TASK REQUIREMENTS: Every record that follows must be duplicated exactly, with images left out.
--- START ---
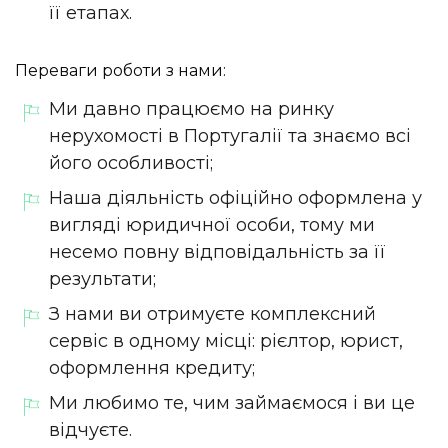
її етапах.
Переваги роботи з нами:
Ми давно працюємо на ринку
нерухомості в Португалії та знаємо всі
його особливості;
Наша діяльність офіційно оформлена у
вигляді юридичної особи, тому ми
несемо повну відповідальність за її
результати;
З нами ви отримуєте комплексний
сервіс в одному місці: рієлтор, юрист,
оформлення кредиту;
Ми любимо те, чим займаємося і ви це
відчуєте.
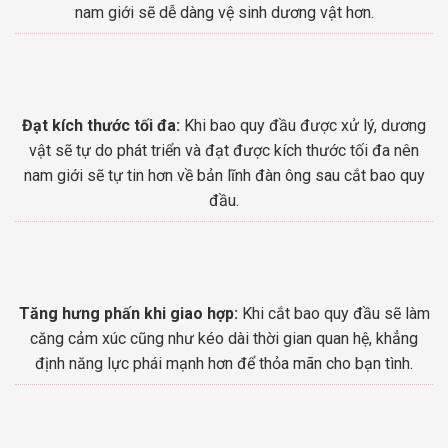
nam giới sẽ dễ dàng vệ sinh dương vật hơn.
Đạt kích thước tối đa:
Khi bao quy đầu được xử lý, dương
vật sẽ tự do phát triển và đạt được kích thước tối đa nên
nam giới sẽ tự tin hơn về bản lĩnh đàn ông sau cắt bao quy
đầu.
Tăng hưng phấn khi giao hợp:
Khi cắt bao quy đầu sẽ làm
căng cảm xúc cũng như kéo dài thời gian quan hệ, khẳng
định năng lực phái mạnh hơn để thỏa mãn cho bạn tình.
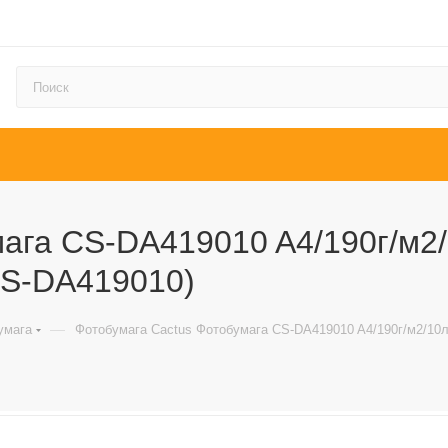
ага CS-DA419010 A4/190г/м2/
 CS-DA419010)
—
умага
Фотобумага Cactus Фотобумага CS-DA419010 A4/190г/м2/10л.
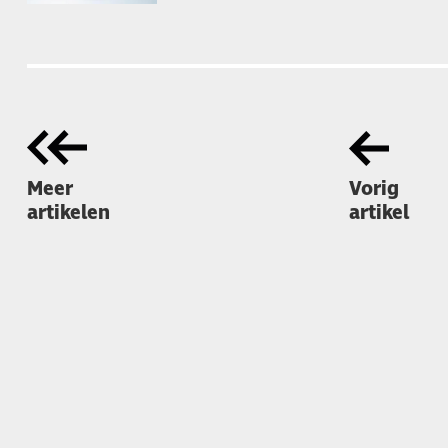
Meer
Vorig
artikelen
artikel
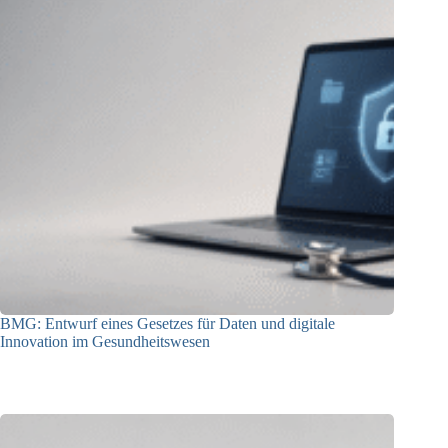
BMG: Entwurf eines Gesetzes für Daten und digitale
Innovation im Gesundheitswesen
01.07.2026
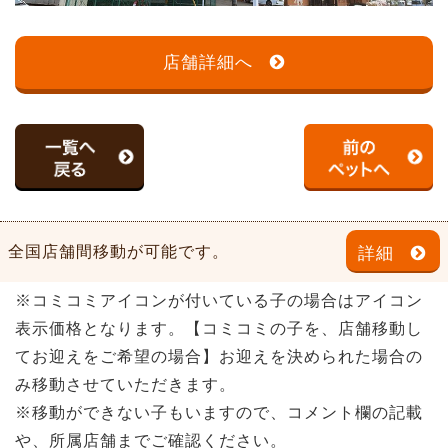
店舗詳細へ
全国店舗間移動が可能です。
詳細
※コミコミアイコンが付いている子の場合はアイコン
表示価格となります。【コミコミの子を、店舗移動し
てお迎えをご希望の場合】お迎えを決められた場合の
み移動させていただきます。
※移動ができない子もいますので、コメント欄の記載
や、所属店舗までご確認ください。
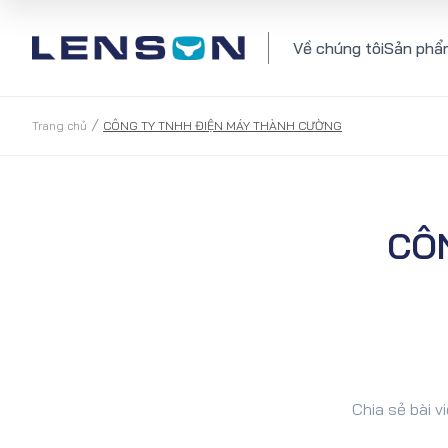
Về chúng tôi
Sản phẩ
/
Trang chủ
CÔNG TY TNHH ĐIỆN MÁY THÀNH CƯỜNG
CÔ
Chia sẻ bài vi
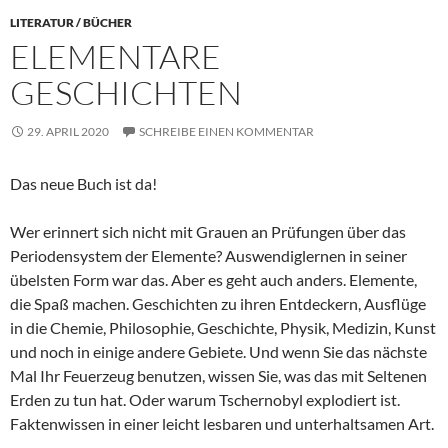
LITERATUR / BÜCHER
ELEMENTARE
GESCHICHTEN
29. APRIL 2020
SCHREIBE EINEN KOMMENTAR
Das neue Buch ist da!
Wer erinnert sich nicht mit Grauen an Prüfungen über das
Periodensystem der Elemente? Auswendiglernen in seiner
übelsten Form war das. Aber es geht auch anders. Elemente,
die Spaß machen. Geschichten zu ihren Entdeckern, Ausflüge
in die Chemie, Philosophie, Geschichte, Physik, Medizin, Kunst
und noch in einige andere Gebiete. Und wenn Sie das nächste
Mal Ihr Feuerzeug benutzen, wissen Sie, was das mit Seltenen
Erden zu tun hat. Oder warum Tschernobyl explodiert ist.
Faktenwissen in einer leicht lesbaren und unterhaltsamen Art.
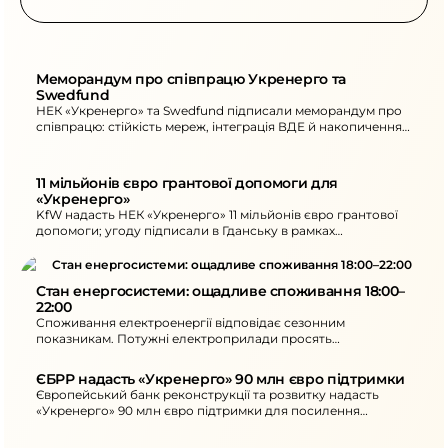
Меморандум про співпрацю Укренерго та 
Swedfund
НЕК «Укренерго» та Swedfund підписали меморандум про
співпрацю: стійкість мереж, інтеграція ВДЕ й накопичення,
цифровізація управління.
11 мільйонів євро грантової допомоги для 
«Укренерго»
KfW надасть НЕК «Укренерго» 11 мільйонів євро грантової
допомоги; угоду підписали в Гданську в рамках
конференції з відновлення України.
Стан енергосистеми: ощадливе споживання 18:00–
22:00
Споживання електроенергії відповідає сезонним
показникам. Потужні електроприлади просять
використовувати вдень, а в 18:00–22:00 - ощадливо. На
ранок нові знеструмлення.
ЄБРР надасть «Укренерго» 90 млн євро підтримки
Європейський банк реконструкції та розвитку надасть
«Укренерго» 90 млн євро підтримки для посилення
стійкості української енергосистеми.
--- END ---
EXERCISE ANSWER:
її етапах.
Переваги роботи з нами:
Ми давно працюємо на ринку
нерухомості в Португалії та знаємо всі
його особливості;
Наша діяльність офіційно оформлена у
вигляді юридичної особи, тому ми
несемо повну відповідальність за її
результати;
З нами ви отримуєте комплексний
сервіс в одному місці: рієлтор, юрист,
оформлення кредиту;
Ми любимо те, чим займаємося і ви це
відчуєте.
nam giới sẽ dễ dàng vệ sinh dương vật hơn.
Đạt kích thước tối đa:
Khi bao quy đầu được xử lý, dương
vật sẽ tự do phát triển và đạt được kích thước tối đa nên
nam giới sẽ tự tin hơn về bản lĩnh đàn ông sau cắt bao quy
đầu.
Tăng hưng phấn khi giao hợp:
Khi cắt bao quy đầu sẽ làm
căng cảm xúc cũng như kéo dài thời gian quan hệ, khẳng
định năng lực phái mạnh hơn để thỏa mãn cho bạn tình.
ага CS-DA419010 A4/190г/м2/
 CS-DA419010)
—
умага
Фотобумага Cactus Фотобумага CS-DA419010 A4/190г/м2/10л.
Meer
Vorig
artikelen
artikel
BMG: Entwurf eines Gesetzes für Daten und digitale
Innovation im Gesundheitswesen
01.07.2026
店舗詳細へ
全国店舗間移動が可能です。
詳細
※コミコミアイコンが付いている子の場合はアイコン
表示価格となります。【コミコミの子を、店舗移動し
てお迎えをご希望の場合】お迎えを決められた場合の
み移動させていただきます。
※移動ができない子もいますので、コメント欄の記載
や、所属店舗までご確認ください。
Về chúng tôi
Sản phẩ
/
Trang chủ
CÔNG TY TNHH ĐIỆN MÁY THÀNH CƯỜNG
CÔ
Chia sẻ bài vi
LITERATUR / BÜCHER
ELEMENTARE
GESCHICHTEN
29. APRIL 2020
SCHREIBE EINEN KOMMENTAR
Das neue Buch ist da!
Wer erinnert sich nicht mit Grauen an Prüfungen über das
Periodensystem der Elemente? Auswendiglernen in seiner
übelsten Form war das. Aber es geht auch anders. Elemente,
die Spaß machen. Geschichten zu ihren Entdeckern, Ausflüge
in die Chemie, Philosophie, Geschichte, Physik, Medizin, Kunst
und noch in einige andere Gebiete. Und wenn Sie das nächste
Mal Ihr Feuerzeug benutzen, wissen Sie, was das mit Seltenen
Erden zu tun hat. Oder warum Tschernobyl explodiert ist.
Faktenwissen in einer leicht lesbaren und unterhaltsamen Art.
Меморандум про співпрацю Укренерго та 
Swedfund
НЕК «Укренерго» та Swedfund підписали меморандум про
співпрацю: стійкість мереж, інтеграція ВДЕ й накопичення,
цифровізація управління.
11 мільйонів євро грантової допомоги для 
«Укренерго»
KfW надасть НЕК «Укренерго» 11 мільйонів євро грантової
допомоги; угоду підписали в Гданську в рамках
конференції з відновлення України.
Стан енергосистеми: ощадливе споживання 18:00–
22:00
Споживання електроенергії відповідає сезонним
показникам. Потужні електроприлади просять
використовувати вдень, а в 18:00–22:00 - ощадливо. На
ранок нові знеструмлення.
ЄБРР надасть «Укренерго» 90 млн євро підтримки
Європейський банк реконструкції та розвитку надасть
«Укренерго» 90 млн євро підтримки для посилення
стійкості української енергосистеми.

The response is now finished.